2. stock süd: Für uns ergibt sich im Falle des Theaters das
Produkt aus den Bestandteilen, die uns geliefert werden. Ein anschauliches
Beispiel ist das vorhin erwähnte Stückprogramm, das durch
seine enge Verknüpfung mit dem Inhalt des Stückes, von seinen
Bestandteilen her den wesentlichsten Bereich des Theaters betrifft,
die Aufführung. Wir erhalten das Text- und Bildmaterial für
das Programmheft von der Dramaturgie. Dieses ist in der Regel so ausgewählt,
dass sich die Vorstellungsgäste bei der Lektüre assoziativ
auf die Vorstellung einlassen und geistig einstimmen können. Unsere
Aufgabe ist es, die inhaltliche Botschaft in angemessener Weise optisch
aufzubereiten, um die assoziative Wirkung des Textes der Dramaturgie
einerseits zu unterstützen und anderseits zu gewährleisten,
dass sich im jeweiligen Programmheft der Gesamtzusammenhang mit dem
ensemb!e Theater der Regionen und seinen sonstigen Druckerzeugnissen
widerspiegelt.
ensemb!e: wie kam es zu Ihrer entscheidung das ensemb!e theater der regionen
als sponsor zu unterstützen?
2. stock süd: Kultur ist uns ein Anliegen und Grundbedürfnis.

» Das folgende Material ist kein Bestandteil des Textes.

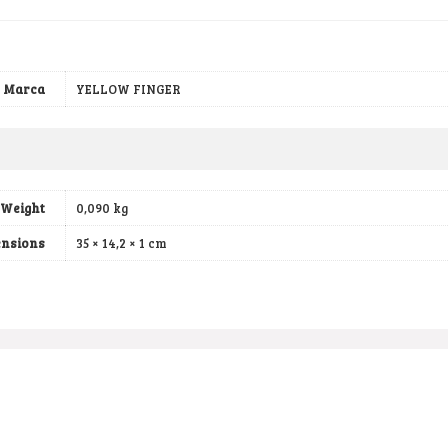
Marca
YELLOW FINGER
Weight
0,090 kg
nsions
35 × 14,2 × 1 cm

Wir sind beide begeisterte Konzert- und Theaterbesucher und freuen uns
immer wieder über das hohe kulturelle Niveau, das Biel trotz der
schwierigen Wirtschaftslage bieten kann. Das ist ein Grund für uns
gewesen, auch einen Beitrag beizusteuern. Der zweite Aspekt ist die Art
der Aufgabe als solche, die uns gereizt hat. Das Erscheinungsbild eines
Theaters ist ein nicht alltäglicher Auftrag und verlangt geradezu
nach nicht Alltäglichem. Er erfordert eine neue Auseinandersetzung
mit den Mitteln, die einem zur Verfügung stehen, um die Inhalte des
Auftraggebers zu transportieren. Diese Art Neuland zu betreten reizt uns
immer wieder. Natürlich stehen dabei die Freude an der Arbeit und
das Sammeln neuer Erfahrungen im Vordergrund. Dadurch ist es uns möglich,
die ökonomische Seite eines solchen Auftrages hintanzustellen. (Der
2. stock süd realisiert die Aufträge des ensemb!e Theaters der
Regionen zu einem Bruchteil der eigentlich üblichen Auftragssumme.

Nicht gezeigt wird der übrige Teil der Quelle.